Fernando Matos1, Ana Luísa Proença2, Erik Pallares3, Eugenia Sanchez Lacalle3, Mario Padron3

1. Centro Hospitalar Tondela-Viseu. Address: Av. Rei Dom Duarte, 3504-509 Viseu, Portugal
2. Centro Hospitalar e Universitário de Lisboa Central. Address: Rua Beneficência 8, 1050-099 Lisboa, Portugal
3. Clínica CEMTRO, Madrid. Address: Av. del Ventisquero de la Condesa, 42, 28035 Madrid, Espana

Corrresponding author Fernando Matos: fjmatos@msn.com

Patient

26 years, female

Categories
Area of Interest Musculoskeletal bone, Trauma ; Imaging Technique Conventional radiography, MR
Clinical History

A 26-year-old female patient presented at the Emergency Department of our institution with complaints of severe pain on the dorsal face of the wrist due to a fall while performing Crossfit. On observation, there was significant oedema and haematoma. A wrist radiograph and, two weeks later, a wrist MR were performed for further clarification.

Imaging Findings

The wrist radiograph revealed correct alignment of bone structures, with no evidence of fracture lines (Fig. 1). Considering the persistent oedema and haematoma on the dorsal aspect of the wrist, an MR was performed and revealed a horizontal, non-displaced fracture line of the distal radius with significant bone marrow oedema, especially on its dorsal surface near Lister’s tubercle (Fig. 2a, b). Additionally, there was soft tissue swelling and distension of the synovial sheath of the tendon of the Extensor Pollicis Longus (EPL) with T1-hyperintense content, compatible with blood (Fig. 3), without evidence of tendon rupture. Distally, at the crossing with the extensor carpi radialis longus and brevis (ECRL; ECRB), there was exuberant distension of the sheath of the second compartment that was filled with similar content (Fig. 4). The extensor retinaculum was intact (Fig. 4).

Discussion

The second extensor compartment is composed of ECRB and ECRL, and lies between the first compartment and Lister’s tubercle. The second and third compartment tendon sheaths communicate through a foramen and, for that reason, tenosynovitis can affect both, as it occurred on our case. The third compartment, composed solely of the EPL, should be recognised as being particularly prone to lesions due to its superficial location [2]. EPL tendon rupture is a well-known complication in fractures without misalignment of the distal radius [1]. In these fractures, the extensor retinaculum is usually intact [3], which is in line with the case we present. The mechanism of injury occurs when fluid and blood accumulate and cause irritation in the third extensor compartment [4]. This accumulation results in an increase in pressure and friction over the bone, leading to a possible delayed rupture of the tendon of the EPL that usually occurs between 3 weeks to 3 months after the traumatic event [1, 4]. This does not usually occur on displaced radial fractures since the retinaculum is ruptured and, for this reason, intracompartment pressure does not rise significantly. The MR was performed 13 days after the initial injury. This fact explains, at least in part, why the tendon is intact. The timely recognition of this type of lesions is of a higher degree of importance since this tendon, in the region of Lister's tubercle, has very poor vascularisation, known as a critical zone [5]. In the context of high intracompartmental pressure, this critical zone is even at a higher risk, leading to an increased potential for rupture or necrosis [1]. Treatment in this case should be focused on decompression of the sheaths, thus avoiding a possible delayed tendon rupture.

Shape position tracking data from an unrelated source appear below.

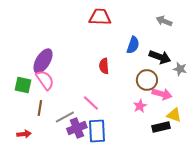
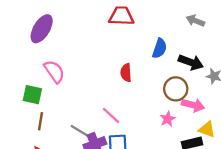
purple ellipse: (43, 61) -> (42, 29), moved
pink semicircle: (45, 80) -> (54, 72), moved
brown line: (40, 108) -> (40, 121), moved
gray line: (65, 117) -> (81, 132), turned 60

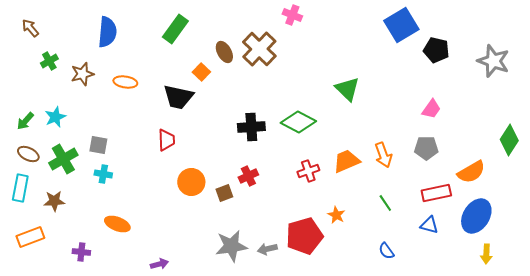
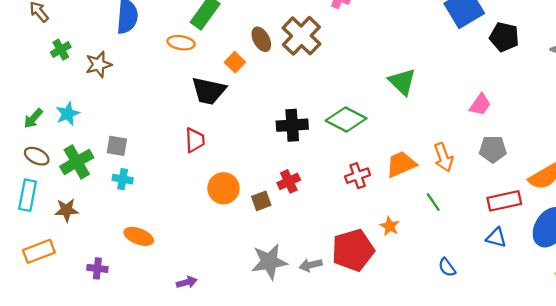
orange ellipse: (125, 82) -> (181, 43), moved
pink trapezoid: (431, 109) -> (480, 105), moved
green line: (385, 203) -> (433, 202), moved

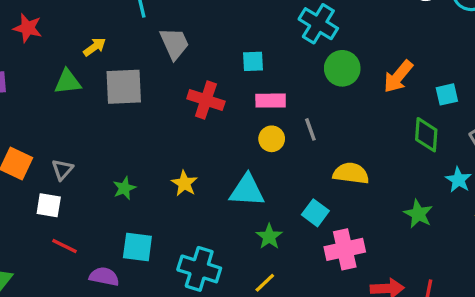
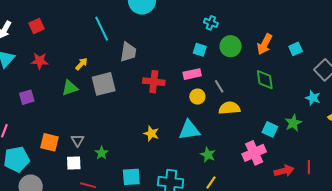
cyan cross: (318, 24) -> (211, 23), size x0.6
gray trapezoid: (174, 43) -> (128, 52), turned 45
cyan square: (253, 61) -> (200, 50), moved, turned 32
green diamond: (426, 135) -> (265, 80), moved
yellow semicircle: (351, 173) -> (229, 108), moved
green star: (124, 188) -> (102, 153), moved
cyan square: (315, 213) -> (270, 129), moved
green star: (418, 214) -> (293, 123), turned 30

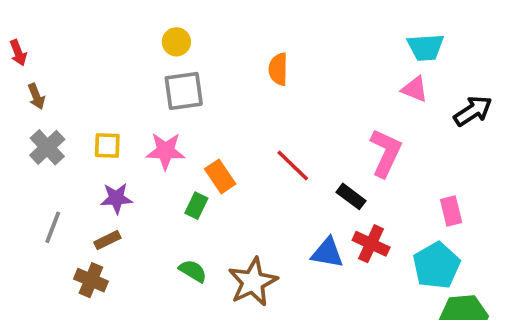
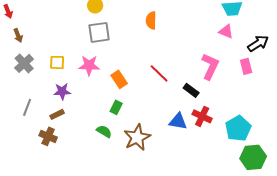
green rectangle: (196, 206) -> (116, 107), moved
pink rectangle: (451, 211) -> (246, 66), moved

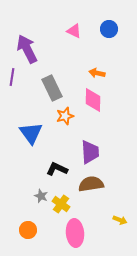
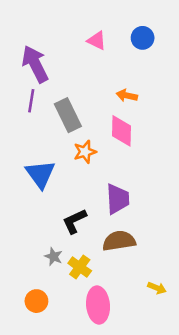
purple line: (12, 77) -> (31, 101), moved
black L-shape: (57, 169) -> (74, 221), turned -50

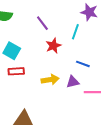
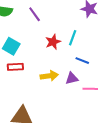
purple line: (42, 23) -> (35, 14), moved
cyan line: (75, 32) -> (73, 38), moved

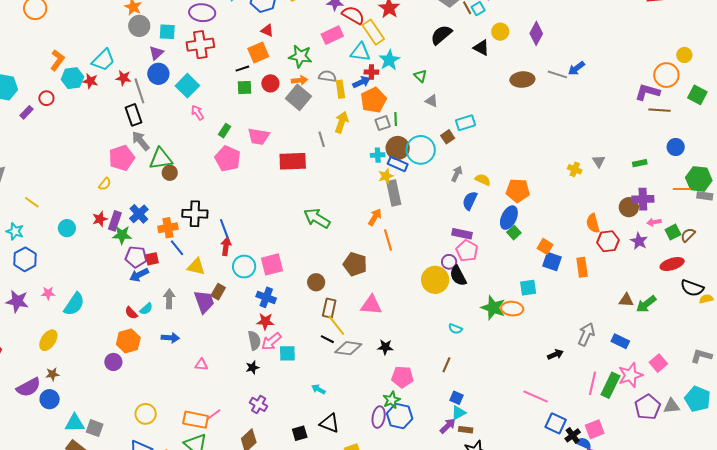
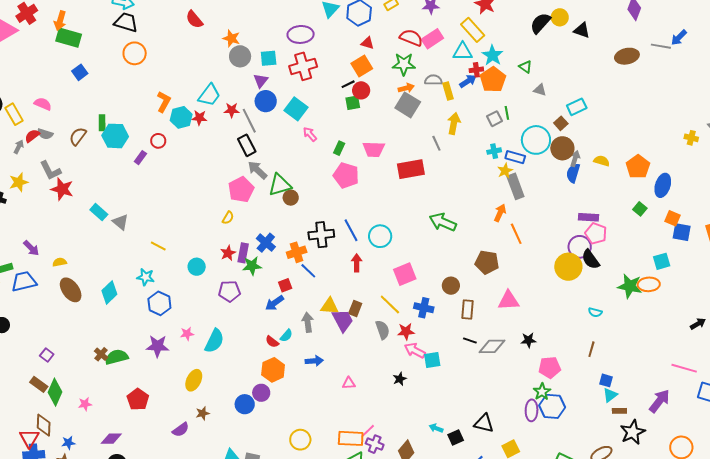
red semicircle: (353, 15) -> (411, 38), moved
yellow circle: (500, 32) -> (560, 17), moved
red circle: (270, 83) -> (361, 90), moved
orange pentagon: (373, 100) -> (493, 80), moved
brown circle: (398, 148) -> (562, 148), moved
orange pentagon: (518, 191) -> (638, 167), turned -30
blue semicircle: (470, 201) -> (573, 173), moved
blue ellipse: (509, 218) -> (663, 185), moved
blue line: (225, 231) -> (351, 230), moved
purple pentagon: (136, 257) -> (229, 291), moved
purple circle: (449, 262) -> (580, 247), size x1.5
yellow triangle: (196, 267) -> (330, 306), moved
cyan circle: (244, 267) -> (380, 236), moved
blue cross: (266, 297) -> (424, 308), moved
yellow line: (336, 325) -> (390, 304), moved
gray semicircle: (254, 340) -> (382, 330), moved
pink arrow: (271, 341) -> (415, 350), turned 75
purple semicircle: (28, 387) -> (181, 430), size x0.7
cyan arrow: (318, 389) -> (436, 428), moved
blue circle: (50, 399) -> (245, 404), moved
purple cross: (259, 404) -> (375, 444), moved
purple arrow: (448, 426) -> (659, 401), moved, size x1.4

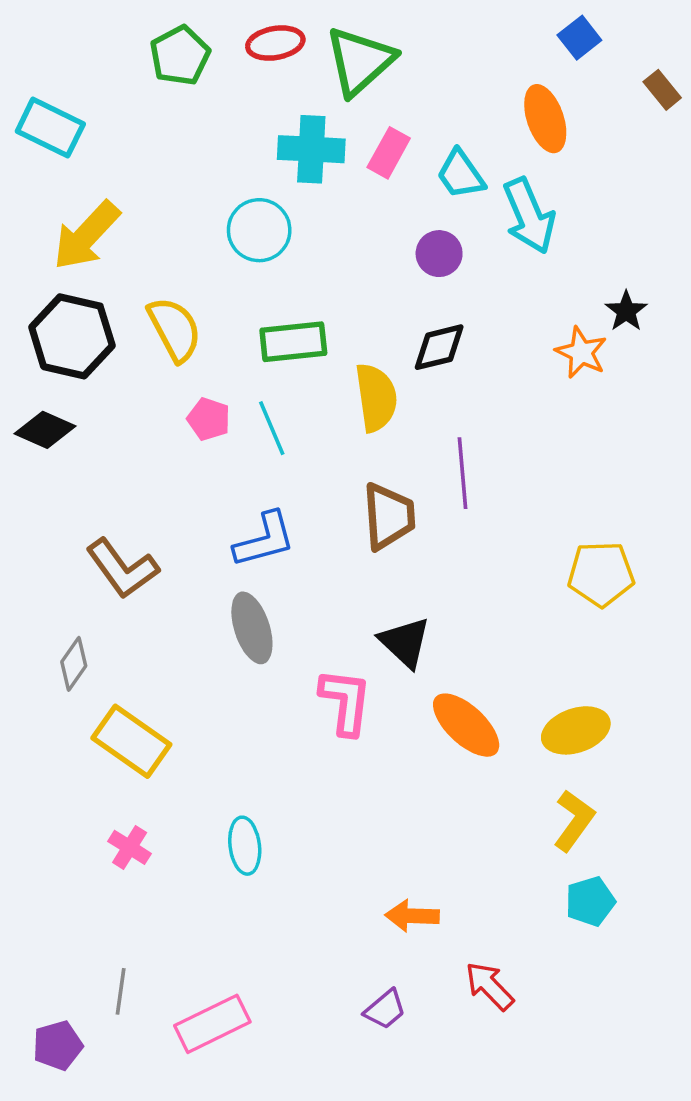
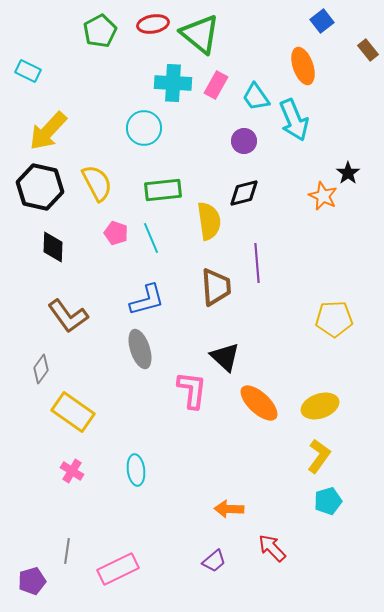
green triangle: (360, 61) -> (200, 34), turned -39
cyan rectangle: (50, 128) -> (28, 71), size x0.7
black diamond: (45, 430) -> (53, 247), moved, turned 68

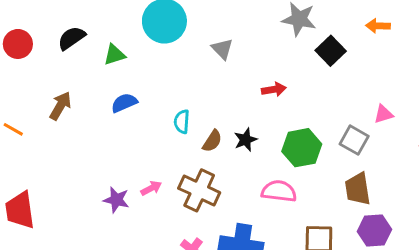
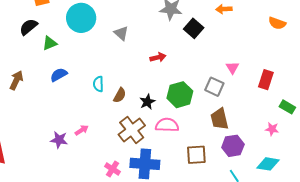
black semicircle: (72, 38) -> (28, 27), moved
pink triangle: (383, 114) -> (232, 68), turned -40
black star: (246, 140) -> (147, 102), moved
brown cross: (199, 190) -> (132, 130), moved, turned 32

As far as the authors know, this is one of the few cases that clearly depicts the presence of acute haemorrhage in the wrist extensor tendon sheaths on MR. This may be because there are not many cases that go through an MR in such an acute setting. 

The key to a correct diagnosis and thoughtful clinical guidance, in this case, should focus on three aspects:

1. Knowledge of the injury mechanism and non-displaced radial fracture possible complications

2. Anatomical specificities of the second or third extensor compartment

3. Observing the distension of the synovial sheaths with hyperintense content on T1-weighted images, corresponding to haemorrhage, very rarely documented on MR.

Written informed patient consent for publication has been obtained.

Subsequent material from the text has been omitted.